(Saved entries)

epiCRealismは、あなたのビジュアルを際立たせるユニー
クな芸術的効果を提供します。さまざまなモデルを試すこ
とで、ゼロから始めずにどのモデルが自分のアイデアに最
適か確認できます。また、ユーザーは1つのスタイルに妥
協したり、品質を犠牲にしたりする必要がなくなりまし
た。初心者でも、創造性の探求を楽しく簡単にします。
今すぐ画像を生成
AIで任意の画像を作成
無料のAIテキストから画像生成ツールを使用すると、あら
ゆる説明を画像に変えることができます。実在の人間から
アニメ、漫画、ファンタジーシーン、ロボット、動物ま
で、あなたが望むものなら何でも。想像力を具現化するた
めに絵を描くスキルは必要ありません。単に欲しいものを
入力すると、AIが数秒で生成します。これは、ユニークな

...

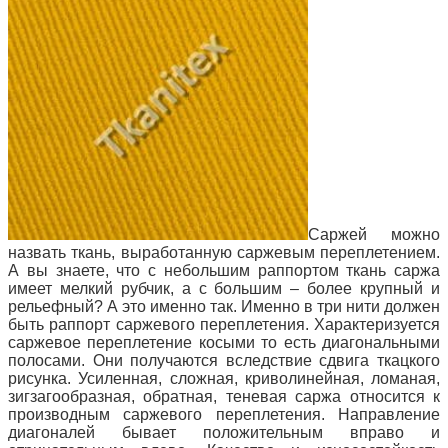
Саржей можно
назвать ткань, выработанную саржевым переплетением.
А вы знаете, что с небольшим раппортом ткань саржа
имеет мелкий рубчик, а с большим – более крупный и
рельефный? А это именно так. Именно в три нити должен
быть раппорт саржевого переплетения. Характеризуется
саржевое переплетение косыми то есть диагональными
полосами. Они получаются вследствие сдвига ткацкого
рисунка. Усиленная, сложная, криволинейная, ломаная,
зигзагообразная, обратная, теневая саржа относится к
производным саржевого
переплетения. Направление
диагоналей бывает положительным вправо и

▶ _YOUR TASK_
Go through the data and gather every line that holds "саржа".

▶ _EXPECTED OUTPUT_
А вы знаете, что с небольшим раппортом ткань саржа
зигзагообразная, обратная, теневая саржа относится к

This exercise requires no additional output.